De Kaboul à Bamako, le terrorisme islamique a gagné à l’endurance

Voici le Billet d’humeur de notre chroniqueur Xeno après la capitualtion américaine à Kaboul et le retrait des forces françaises du Sahel  

Les Accords de Munich n’avaient pas réussi au Britannique Neville Chamberlain et au Français Édouard Daladier. Ils avaient été pris de court ; ils espéraient éviter une seconde guerre mondiale. Chamberlain était pour l’apaisement : ils en furent remerciés avant d’être remerciés en 1940. Ce qui nous arrive aujourd’hui est pire, c’est une redite impardonnable.

À Munich en 1938, la grande guerre était terminée depuis vingt ans ! En 2021, nous commémorons, c’est triste à dire, le vingtième anniversaire du 11 septembre 2001. À chaque fois deux décades. Il ne s’agit plus aujourd’hui de la Tchécoslovaquie des Sudètes mais du Moyen-Orient et de l’Afrique de l’Ouest dans leur ensemble. C’est beaucoup plus.

L’Amérique avait déclaré la guerre au Terrorisme Islamique en réponse à l’attentat du World Trade Center, le 11 septembre 2001. C’est pourquoi elle a lancé une série d’expéditions punitives et pédagogiques – oui, pédagogiques, parce que voulues pour enseigner la démocratie (Nation building) – pompeusement baptisées « Justice sans limites » (Infinite Justice) puis « Liberté Immuable » (Enduring Freedom) pour faire moins belliqueux auprès des Afghans et « Liberté irakienne » (Iraqi Freedom) pour encourager les Irakiens. La France l’a alors suivie en Afghanistan ; en 2014, elle s’en est retirée pour engager au Sahel son opération Barkhane avec le soutien satellitaire de l’armée américaine.

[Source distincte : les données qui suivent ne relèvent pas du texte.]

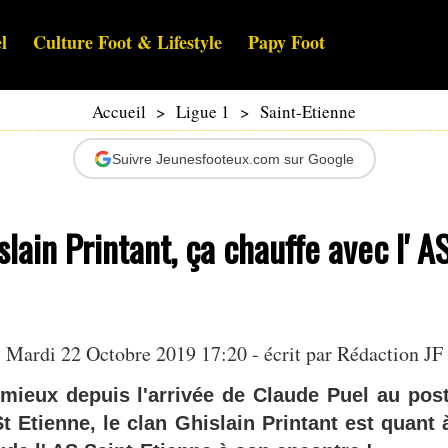
l
Culture Foot & Lifestyle
Papy Foot
Accueil
>
Ligue 1
>
Saint-Etienne
Suivre Jeunesfooteux.com sur Google
slain Printant, ça chauffe avec l' A
Mardi 22 Octobre 2019 17:20 - écrit par Rédaction JF
 mieux depuis l'arrivée de Claude Puel au post
t Etienne, le clan Ghislain Printant est quant 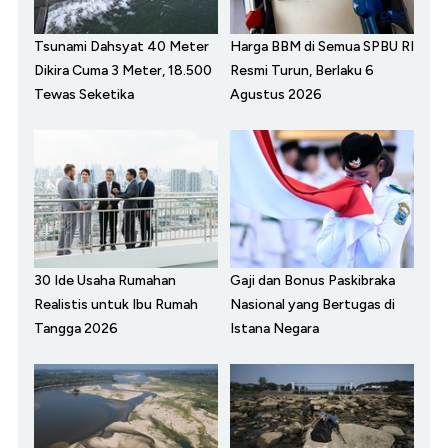
Tsunami Dahsyat 40 Meter
Harga BBM di Semua SPBU RI
Dikira Cuma 3 Meter, 18.500
Resmi Turun, Berlaku 6
Tewas Seketika
Agustus 2026
30 Ide Usaha Rumahan
Gaji dan Bonus Paskibraka
Realistis untuk Ibu Rumah
Nasional yang Bertugas di
Tangga 2026
Istana Negara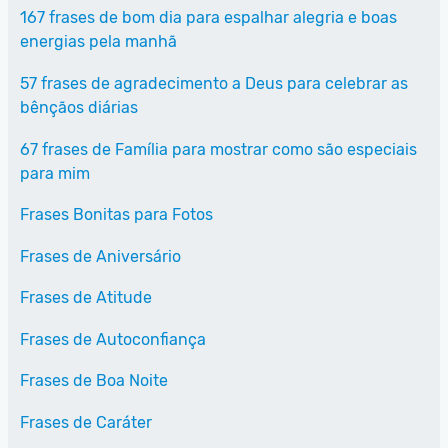
167 frases de bom dia para espalhar alegria e boas
energias pela manhã
57 frases de agradecimento a Deus para celebrar as
bênçãos diárias
67 frases de Família para mostrar como são especiais
para mim
Frases Bonitas para Fotos
Frases de Aniversário
Frases de Atitude
Frases de Autoconfiança
Frases de Boa Noite
Frases de Caráter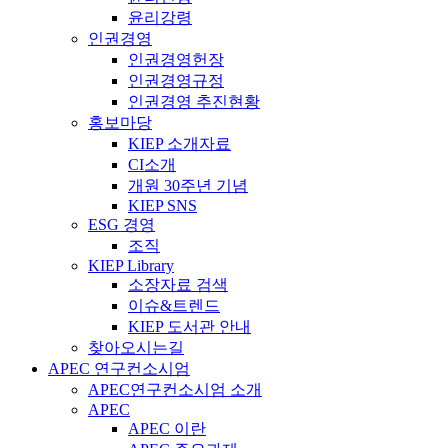
윤리강령
인권경영
인권경영헌장
인권경영규정
인권경영 추진현황
홍보마당
KIEP 소개자료
CI소개
개원 30주년 기념
KIEP SNS
ESG 경영
조직
KIEP Library
소장자료 검색
이슈&트렌드
KIEP 도서관 안내
찾아오시는길
APEC 연구컨소시엄
APEC연구컨소시엄 소개
APEC
APEC 이란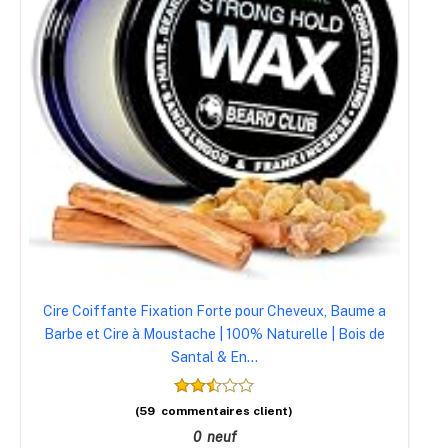
Cire Coiffante Fixation Forte pour Cheveux, Baume a
Barbe et Cire à Moustache | 100% Naturelle | Bois de
Santal & En...
(59 commentaires client)
0 neuf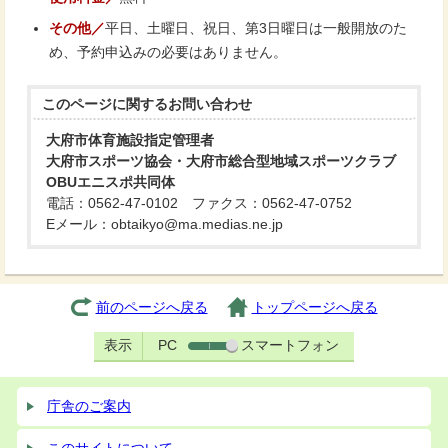
その他／
平日、土曜日、祝日、第3日曜日は一般開放のた
め、予約申込みの必要はありません。
このページに関する
お問い合わせ
大府市体育施設指定管理者
大府市スポーツ協会・大府市総合型地域スポーツクラブ
OBUエニスポ共同体
電話：0562-47-0102 ファクス：0562-47-0752
Eメール：obtaikyo@ma.medias.ne.jp
前のページへ戻る
トップページへ戻る
表示
PC
スマートフォン
庁舎のご案内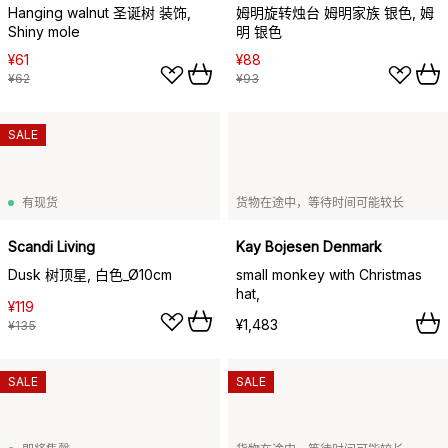
Hanging walnut 圣诞树 装饰,
姆明旋转烛台 姆明家族 银色, 姆
Shiny mole
明 银色
¥61
¥88
¥62
¥93
SALE
有现货
货物在途中，等待时间可能较长
Scandi Living
Kay Bojesen Denmark
Dusk 树顶星, 白色_Ø10cm
small monkey with Christmas
hat,
¥119
¥1,483
¥135
SALE
SALE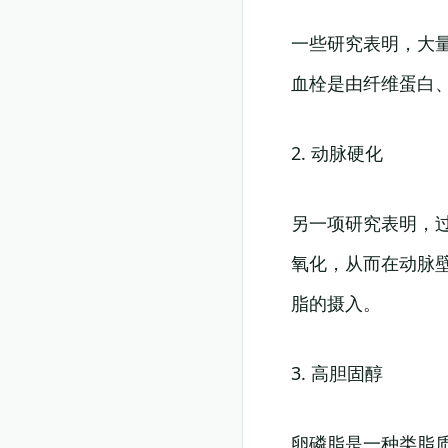
一些研究表明，大
血栓是由纤维蛋白
2. 动脉硬化
另一项研究表明，
氧化，从而在动脉
脂的摄入。
3. 高胆固醇
卵磷脂是一种类脂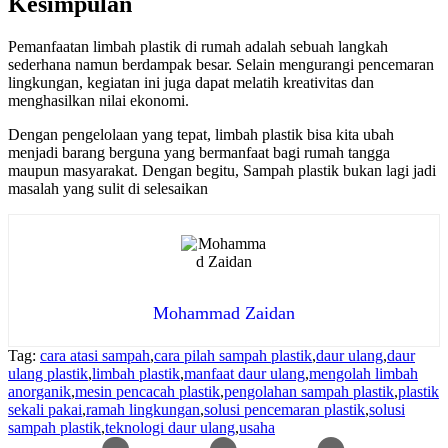
Kesimpulan
Pemanfaatan limbah plastik di rumah adalah sebuah langkah
sederhana namun berdampak besar. Selain mengurangi pencemaran
lingkungan, kegiatan ini juga dapat melatih kreativitas dan
menghasilkan nilai ekonomi.
Dengan pengelolaan yang tepat, limbah plastik bisa kita ubah
menjadi barang berguna yang bermanfaat bagi rumah tangga
maupun masyarakat. Dengan begitu, Sampah plastik bukan lagi jadi
masalah yang sulit di selesaikan
Mohammad Zaidan
Tag:
cara atasi sampah
,
cara pilah sampah plastik
,
daur ulang
,
daur
ulang plastik
,
limbah plastik
,
manfaat daur ulang
,
mengolah limbah
anorganik
,
mesin pencacah plastik
,
pengolahan sampah plastik
,
plastik
sekali pakai
,
ramah lingkungan
,
solusi pencemaran plastik
,
solusi
sampah plastik
,
teknologi daur ulang
,
usaha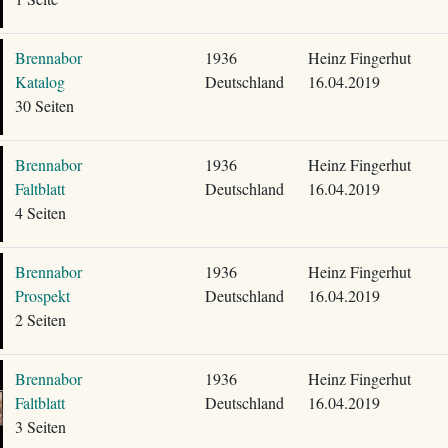
Brennabor
1936
Heinz Fingerhut
Katalog
Deutschland
16.04.2019
30 Seiten
Brennabor
1936
Heinz Fingerhut
Faltblatt
Deutschland
16.04.2019
4 Seiten
Brennabor
1936
Heinz Fingerhut
Prospekt
Deutschland
16.04.2019
2 Seiten
Brennabor
1936
Heinz Fingerhut
Faltblatt
Deutschland
16.04.2019
3 Seiten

Aujourd’hui, et presque soudainement, les présidents des États-Unis Trump et Biden et le président de la République Française Emmanuel Macron décident de se replier. Sans véritable explication qui tienne : sans doute, ont-ils mieux à faire ailleurs. La scène est homérique :

En se tournant vers le peuple, le Poète (par la voix de Khalil Gebran)

éleva la voix et dit :

Peuples d’Orphalese d’Afghanistan et du Mali ? le vent m’invite à vous quitter.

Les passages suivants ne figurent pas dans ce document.